**Aim of the exercise:**
Everything in the listing below from the line containing "ろ葬の規模の小さなお葬式プランを組み合わせる" through the line containing "広川町での葬祭給付金と広川町にて提供中の規模" must be repeated exactly; the remaining lines are not wanted.

**Recorded information:**
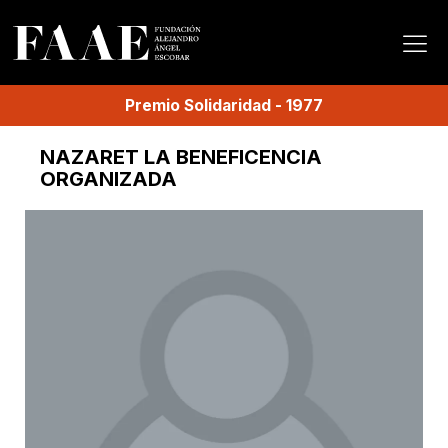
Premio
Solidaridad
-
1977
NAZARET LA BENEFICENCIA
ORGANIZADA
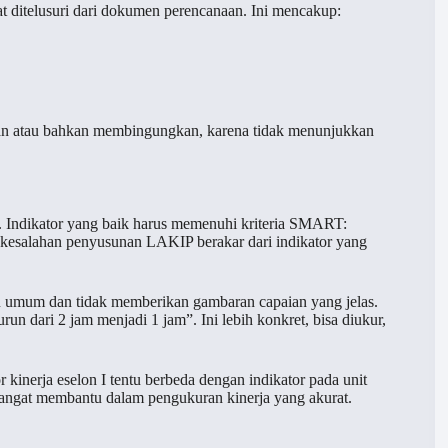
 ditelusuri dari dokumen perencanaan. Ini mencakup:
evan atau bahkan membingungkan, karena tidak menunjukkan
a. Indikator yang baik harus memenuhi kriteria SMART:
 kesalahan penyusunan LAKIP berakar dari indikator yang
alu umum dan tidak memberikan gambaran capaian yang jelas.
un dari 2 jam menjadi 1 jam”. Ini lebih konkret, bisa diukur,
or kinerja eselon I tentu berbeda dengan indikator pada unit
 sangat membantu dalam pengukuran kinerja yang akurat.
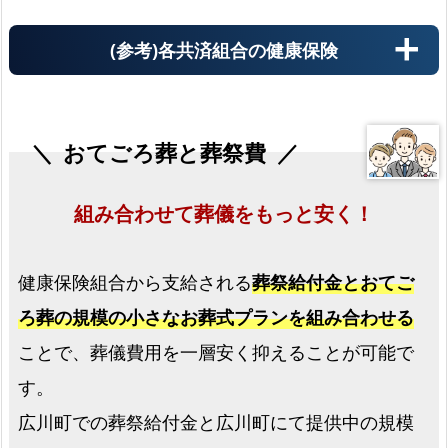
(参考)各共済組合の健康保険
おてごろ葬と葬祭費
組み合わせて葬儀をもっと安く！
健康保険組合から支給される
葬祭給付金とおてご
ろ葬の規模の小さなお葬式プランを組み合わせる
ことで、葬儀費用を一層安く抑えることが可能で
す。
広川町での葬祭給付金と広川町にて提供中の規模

--

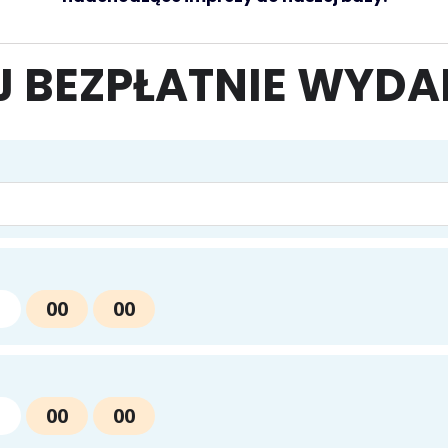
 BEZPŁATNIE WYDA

--

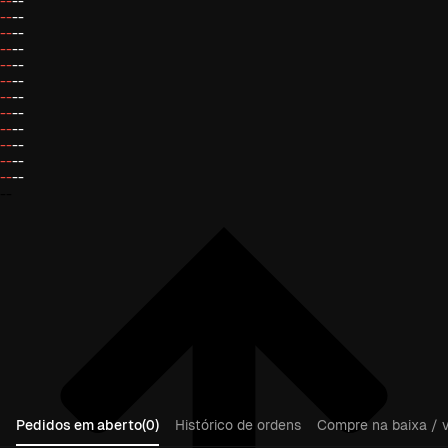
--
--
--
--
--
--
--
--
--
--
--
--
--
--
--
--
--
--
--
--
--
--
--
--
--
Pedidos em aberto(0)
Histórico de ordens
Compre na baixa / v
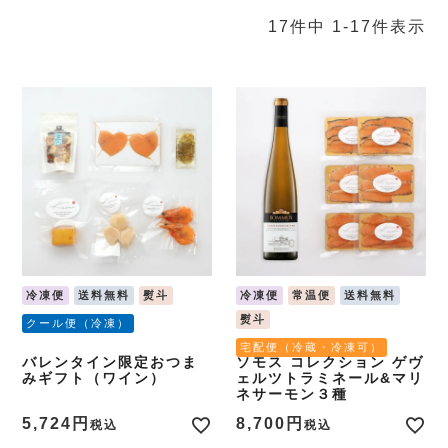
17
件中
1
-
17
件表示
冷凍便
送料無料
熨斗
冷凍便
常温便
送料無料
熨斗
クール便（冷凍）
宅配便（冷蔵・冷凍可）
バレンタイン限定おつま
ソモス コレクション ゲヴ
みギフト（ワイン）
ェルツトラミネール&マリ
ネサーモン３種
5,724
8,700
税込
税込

**Solution below:**
ろ葬の規模の小さなお葬式プランを組み合わせる
ことで、葬儀費用を一層安く抑えることが可能で
す。
広川町での葬祭給付金と広川町にて提供中の規模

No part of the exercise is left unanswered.